WORK TASK = Output, verbatim and without pictures, the lines from the first line of the listing through the line containing "Repair Policy".

DATA SUPPLIED =
:::::
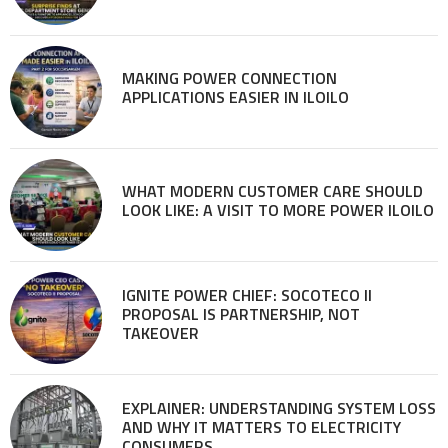
MAKING POWER CONNECTION
APPLICATIONS EASIER IN ILOILO
WHAT MODERN CUSTOMER CARE SHOULD
LOOK LIKE: A VISIT TO MORE POWER ILOILO
IGNITE POWER CHIEF: SOCOTECO II
PROPOSAL IS PARTNERSHIP, NOT
TAKEOVER
EXPLAINER: UNDERSTANDING SYSTEM LOSS
AND WHY IT MATTERS TO ELECTRICITY
CONSUMERS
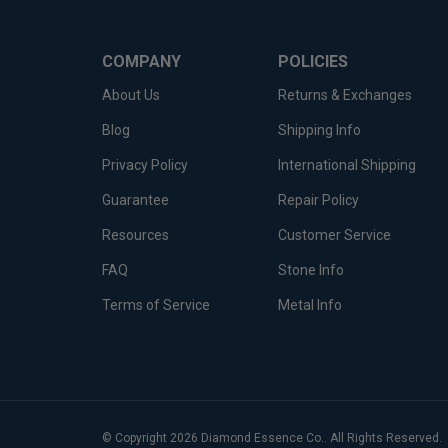
COMPANY
POLICIES
About Us
Returns & Exchanges
Blog
Shipping Info
Privacy Policy
International Shipping
Guarantee
Repair Policy
Resources
Customer Service
FAQ
Stone Info
Terms of Service
Metal Info
© Copyright
2026
Diamond Essence Co..
All Rights Reserved.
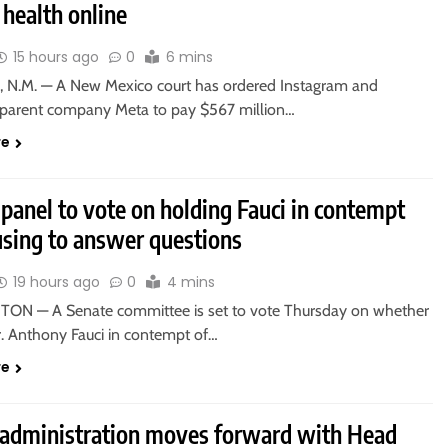
health online
15 hours ago
0
6 mins
 N.M. — A New Mexico court has ordered Instagram and
parent company Meta to pay $567 million…
re
panel to vote on holding Fauci in contempt
using to answer questions
19 hours ago
0
4 mins
N — A Senate committee is set to vote Thursday on whether
r. Anthony Fauci in contempt of…
re
administration moves forward with Head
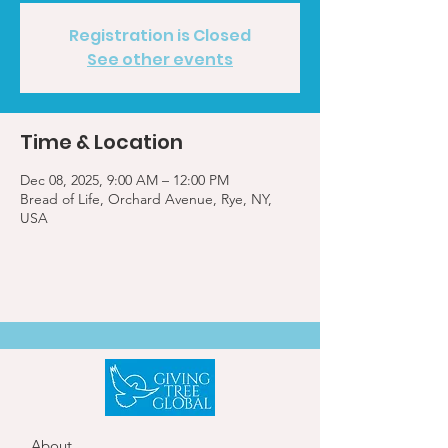
Registration is Closed
See other events
Time & Location
Dec 08, 2025, 9:00 AM – 12:00 PM
Bread of Life, Orchard Avenue, Rye, NY,
USA
About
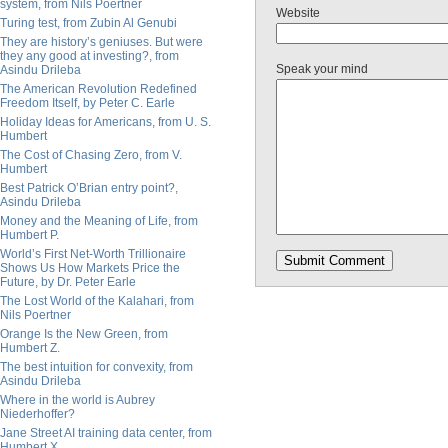
system, from Nils Poertner
Website
Turing test, from Zubin Al Genubi
They are history’s geniuses. But were
they any good at investing?, from
Speak your mind
Asindu Drileba
The American Revolution Redefined
Freedom Itself, by Peter C. Earle
Holiday Ideas for Americans, from U. S.
Humbert
The Cost of Chasing Zero, from V.
Humbert
Best Patrick O’Brian entry point?,
Asindu Drileba
Money and the Meaning of Life, from
Humbert P.
World’s First Net-Worth Trillionaire
Shows Us How Markets Price the
Future, by Dr. Peter Earle
The Lost World of the Kalahari, from
Nils Poertner
Orange Is the New Green, from
Humbert Z.
The best intuition for convexity, from
Asindu Drileba
Where in the world is Aubrey
Niederhoffer?
Jane Street AI training data center, from
Humbert X.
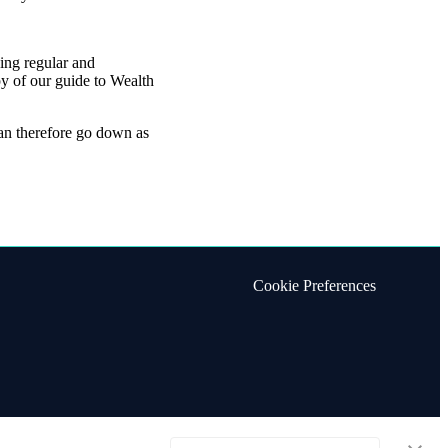
oing regular and
y of our guide to Wealth
can therefore go down as
Cookie Preferences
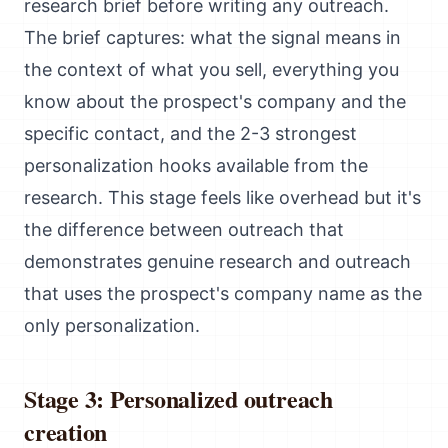
research brief before writing any outreach.
The brief captures: what the signal means in
the context of what you sell, everything you
know about the prospect's company and the
specific contact, and the 2-3 strongest
personalization hooks available from the
research. This stage feels like overhead but it's
the difference between outreach that
demonstrates genuine research and outreach
that uses the prospect's company name as the
only personalization.
Stage 3: Personalized outreach
creation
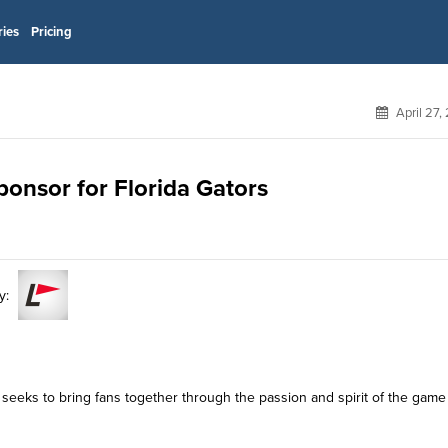
ries
Pricing
April 27,
ponsor for Florida Gators
y:
 seeks to bring fans together through the passion and spirit of the game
:::::
TASK SOLUTION =
MAKING POWER CONNECTION
APPLICATIONS EASIER IN ILOILO
WHAT MODERN CUSTOMER CARE SHOULD
LOOK LIKE: A VISIT TO MORE POWER ILOILO
IGNITE POWER CHIEF: SOCOTECO II
PROPOSAL IS PARTNERSHIP, NOT
TAKEOVER
EXPLAINER: UNDERSTANDING SYSTEM LOSS
AND WHY IT MATTERS TO ELECTRICITY
CONSUMERS
COMPANY
POLICIES
About Us
Returns & Exchanges
Blog
Shipping Info
Privacy Policy
International Shipping
Guarantee
Repair Policy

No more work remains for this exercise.